- [Work required]:
Whenever the word "ingresso" appears in a line of the data below, copy that line.

- [Exercise data]:
□ □ □ □ □

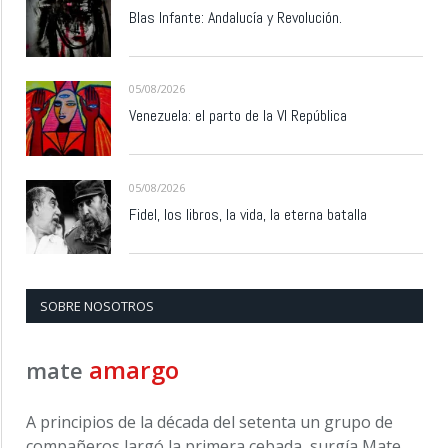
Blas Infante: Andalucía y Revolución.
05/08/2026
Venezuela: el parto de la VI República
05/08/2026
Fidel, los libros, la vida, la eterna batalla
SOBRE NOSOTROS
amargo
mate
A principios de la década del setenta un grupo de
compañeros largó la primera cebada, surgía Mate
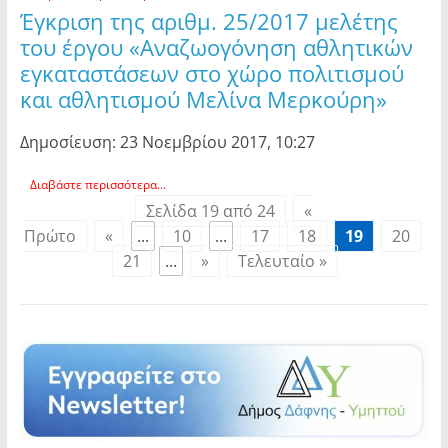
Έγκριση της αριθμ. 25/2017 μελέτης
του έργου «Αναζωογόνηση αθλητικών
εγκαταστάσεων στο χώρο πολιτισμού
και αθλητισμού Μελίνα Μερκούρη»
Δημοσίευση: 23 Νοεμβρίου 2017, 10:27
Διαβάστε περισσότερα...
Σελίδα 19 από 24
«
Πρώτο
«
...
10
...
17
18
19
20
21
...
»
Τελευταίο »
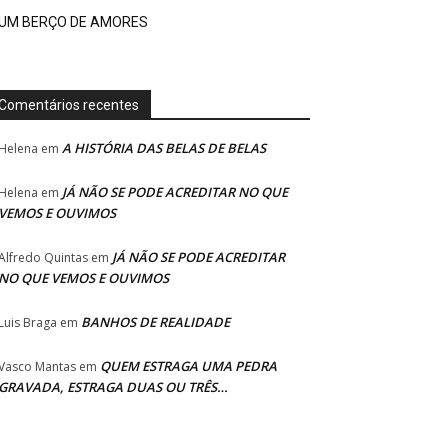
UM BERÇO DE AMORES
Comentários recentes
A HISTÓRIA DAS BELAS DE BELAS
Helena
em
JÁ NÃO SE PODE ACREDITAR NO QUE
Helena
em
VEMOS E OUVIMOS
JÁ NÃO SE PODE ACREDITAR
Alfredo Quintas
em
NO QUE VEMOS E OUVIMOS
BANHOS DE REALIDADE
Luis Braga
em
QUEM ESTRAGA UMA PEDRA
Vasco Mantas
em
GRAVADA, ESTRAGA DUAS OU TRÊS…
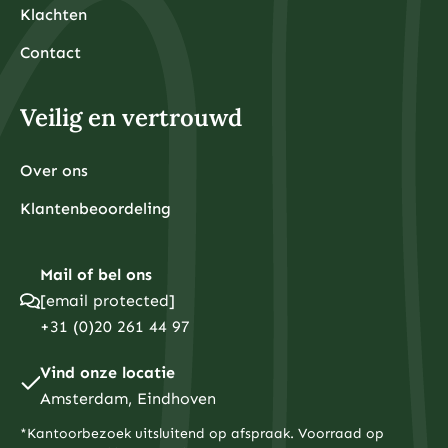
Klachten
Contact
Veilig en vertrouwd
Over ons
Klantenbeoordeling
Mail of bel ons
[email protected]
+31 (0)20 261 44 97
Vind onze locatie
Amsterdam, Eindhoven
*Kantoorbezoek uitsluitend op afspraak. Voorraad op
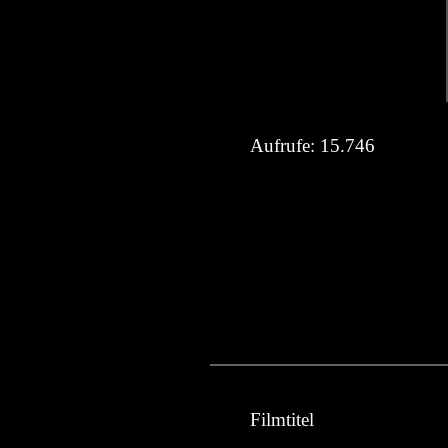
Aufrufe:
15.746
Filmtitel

□ □ □ □ □

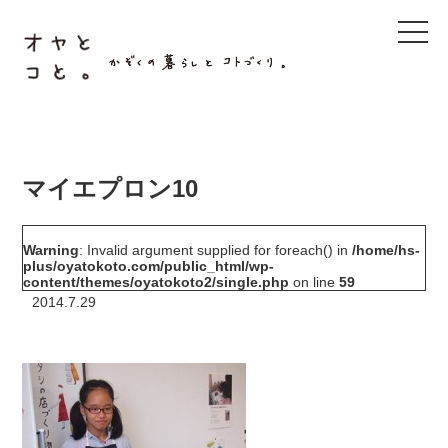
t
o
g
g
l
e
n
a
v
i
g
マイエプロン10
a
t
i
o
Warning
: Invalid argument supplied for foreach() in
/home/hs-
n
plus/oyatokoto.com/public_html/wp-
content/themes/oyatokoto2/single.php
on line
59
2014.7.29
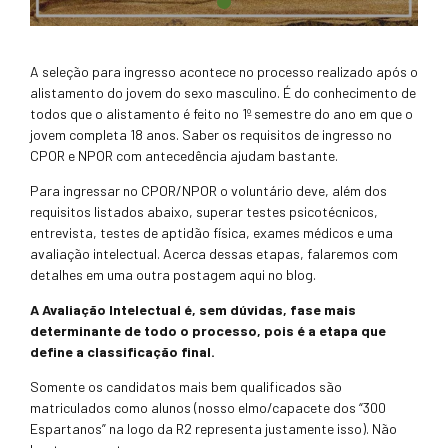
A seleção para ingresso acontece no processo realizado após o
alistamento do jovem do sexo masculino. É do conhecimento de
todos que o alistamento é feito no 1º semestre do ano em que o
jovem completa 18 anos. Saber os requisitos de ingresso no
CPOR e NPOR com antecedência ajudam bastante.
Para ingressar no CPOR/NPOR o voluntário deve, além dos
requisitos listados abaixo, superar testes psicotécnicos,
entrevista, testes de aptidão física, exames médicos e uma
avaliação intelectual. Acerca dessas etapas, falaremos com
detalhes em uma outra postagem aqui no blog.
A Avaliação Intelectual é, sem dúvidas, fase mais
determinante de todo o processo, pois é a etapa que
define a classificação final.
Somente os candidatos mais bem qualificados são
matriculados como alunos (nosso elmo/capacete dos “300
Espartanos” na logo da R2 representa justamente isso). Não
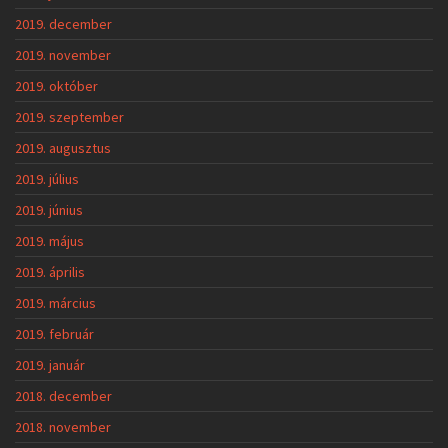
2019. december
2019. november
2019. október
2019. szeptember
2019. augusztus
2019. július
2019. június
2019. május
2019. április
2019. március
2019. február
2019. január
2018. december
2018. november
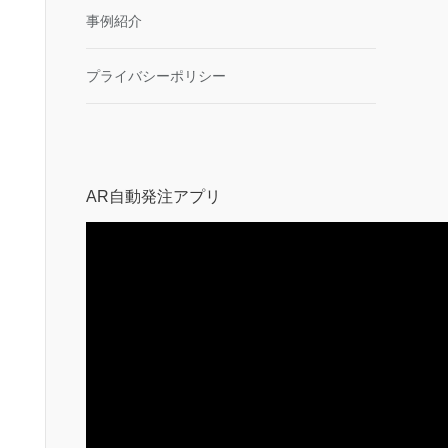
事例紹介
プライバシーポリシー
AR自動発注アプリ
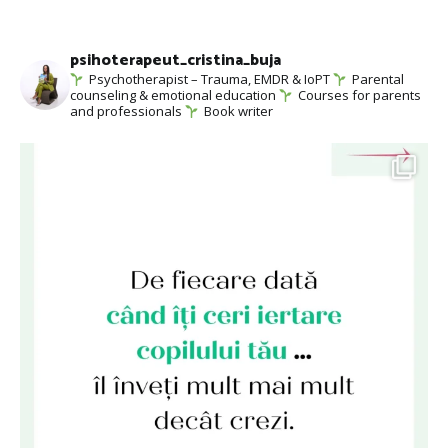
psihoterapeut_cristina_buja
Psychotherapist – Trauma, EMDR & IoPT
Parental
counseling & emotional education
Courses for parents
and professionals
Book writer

□ □ □ □ □

- [Written response]:
A seleção para ingresso acontece no processo realizado após o
jovem completa 18 anos. Saber os requisitos de ingresso no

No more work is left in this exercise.